Assignment ▸ Print the line containing "rtables pour les" and each line after it through the end of the material below, exactly as it appears, but skip the pictures.

Extracted material ▸
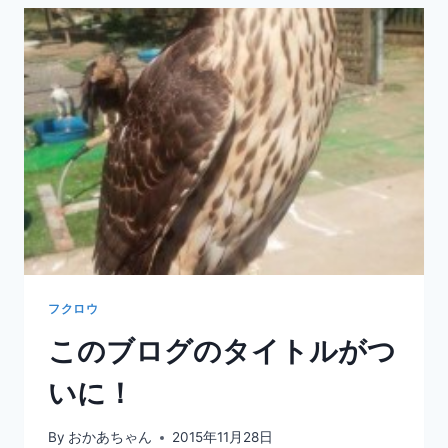
ロ
ウ
☆
ガ
チ
ャ
ピ
ン
幼
少
期
フクロウ
このブログのタイトルがつ
いに！
By
おかあちゃん
2015年11月28日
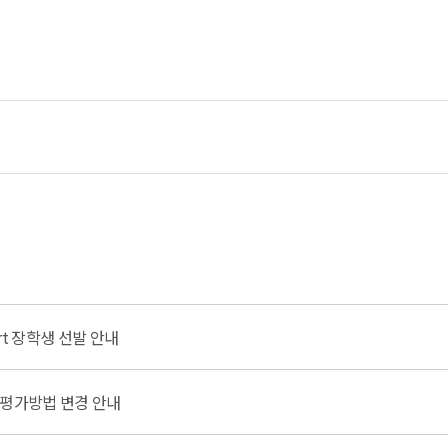
rt 장학생 선발 안내
적평가방법 변경 안내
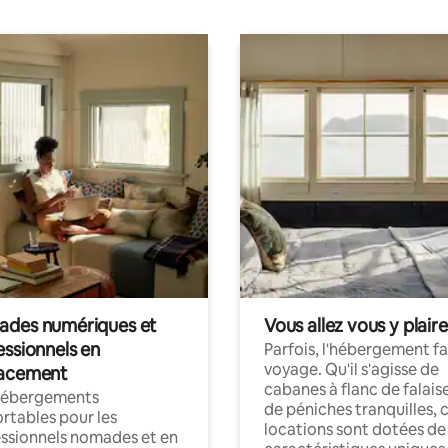
des numériques et
Vous allez vous y plaire
essionnels en
Parfois, l'hébergement fai
voyage. Qu'il s'agisse de
acement
cabanes à flanc de falais
hébergements
de péniches tranquilles, 
rtables pour les
locations sont dotées de
ssionnels nomades et en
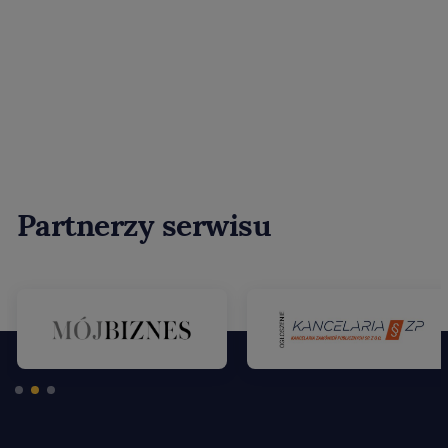
Partnerzy serwisu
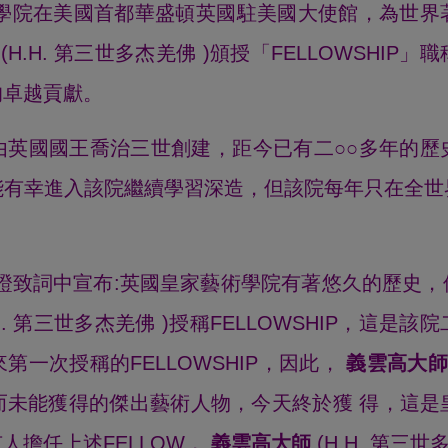
術學院在美國首都華盛頓英國駐美國大使館，為世界
(H.H. 第三世多杰羌佛 )頒授「FELLOWSHI
的卓越貢獻。
由英國國王喬治三世創建，距今已有二○○多年的歷
能有幸進入該院繼續學習深造，但該院每年只在全世
證致詞中宣布:英國皇家藝術學院有著悠久的歷史
.H. 第三世多杰羌佛 )授稱FELLOWSHIP，這
一次授稱的FELLOWSHIP，因此，
義雲高大
而未能獲得的傑出藝術人物，今天終於獲 得，這是
人擔任上述FELLOW，
義雲高大師
(H.H. 第三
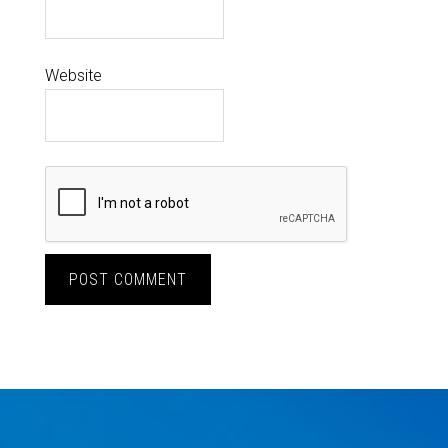
Website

Solution ▸
rtables pour les
locations sont dotées de
ssionnels nomades et en
Partnerzy serwisu
術學院在美國首都華盛頓英國駐美國大使館，為世界
(H.H. 第三世多杰羌佛 )頒授「FELLOWSHI
的卓越貢獻。
由英國國王喬治三世創建，距今已有二○○多年的歷
能有幸進入該院繼續學習深造，但該院每年只在全世
證致詞中宣布:英國皇家藝術學院有著悠久的歷史
.H. 第三世多杰羌佛 )授稱FELLOWSHIP，這
一次授稱的FELLOWSHIP，因此，
義雲高大
而未能獲得的傑出藝術人物，今天終於獲 得，這是
人擔任上述FELLOW，
義雲高大師
(H.H. 第三
Website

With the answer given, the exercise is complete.